IL DISABILITY MANAGER 

Parleremo di questa figura più dettagliatamente in futuro, per ora vogliamo ricordarne l’importantissima funzione e le potenzialità.

Il Disability Manager, come suggerisce la parola, ​​è un professionista che si occupa di promuovere l’occupazione e l’inserimento lavorativo delle persone diversamente abili, attraverso servizi mirati, in specifici contesti, aziendali e istituzionali, come richiede la legge 68 del marzo 1999.

Possiamo definirlo un facilitatore, un mediatore che ha le competenze per supportare l’azienda nella definizione e applicazione di quelle pratiche utili a consentire un’armonizzazione, sia umana sia logistica, sia professionale della persona con disabilità nel contesto aziendale.

Una figura fondamentale, quindi, con molti compiti e un ruolo delicato, che ci chiediamo se possa avere maggiore rilevanza in futuro, come anche maggiori strumenti formativi, tecnici e normativi che ne valorizzino l’operato e le funzioni.

LA FORMAZIONE

Sicuramente approfondiremo la questione, e di certo il primo aspetto da considerare è la formazione del Disability Manager. Alcune università offrono corsi post-lauream per Disability Manager. 

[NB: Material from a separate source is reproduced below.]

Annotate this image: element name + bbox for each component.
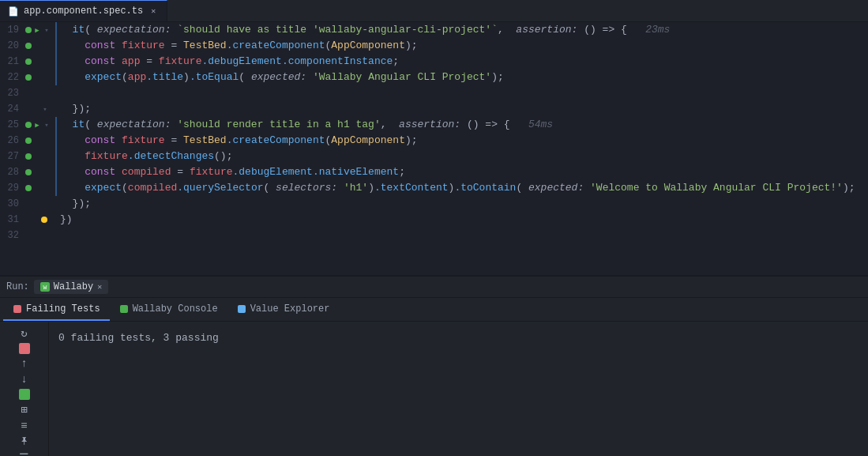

Poiché non esiste ancora una regolamentazione di questi corsi, l’offerta formativa può essere molto diversa.  A.I.Di.Ma e S.I.Di.Ma. (enti nazionali dedicati al  Disability Management) hanno sviluppato per questo protocolli di intesa con alcuni Atenei al fine di supervisionare i corsi e garantire la qualità della didattica in questo ambito.

Uno di questi, per chi fosse interessato, è il Master in Disabilità e inclusione sociale – Disability manager e vita indipendente, presso l’università del Piemonte orientale, che citiamo anche perché uno dei docenti è il Labour Market Advisor di Superjob, Michael Luciano, già Head of Diversity Division di Page Personnel,  che ha fatto dell’inclusione professionale delle persone con disabilità un’appassionata missione.